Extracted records
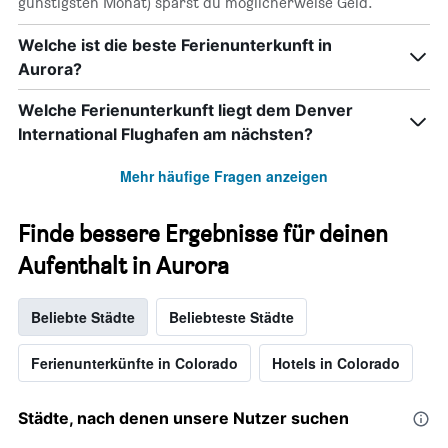
günstigsten Monat) sparst du möglicherweise Geld.
Welche ist die beste Ferienunterkunft in
Aurora?
Welche Ferienunterkunft liegt dem Denver
International Flughafen am nächsten?
Mehr häufige Fragen anzeigen
Finde bessere Ergebnisse für deinen
Aufenthalt in Aurora
Beliebte Städte
Beliebteste Städte
Ferienunterkünfte in Colorado
Hotels in Colorado
Städte, nach denen unsere Nutzer suchen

PROBLEM>
Copy each line from the data above that includes "Städte".

RESULT FOR THIS TASK>
Beliebte Städte
Beliebteste Städte
Städte, nach denen unsere Nutzer suchen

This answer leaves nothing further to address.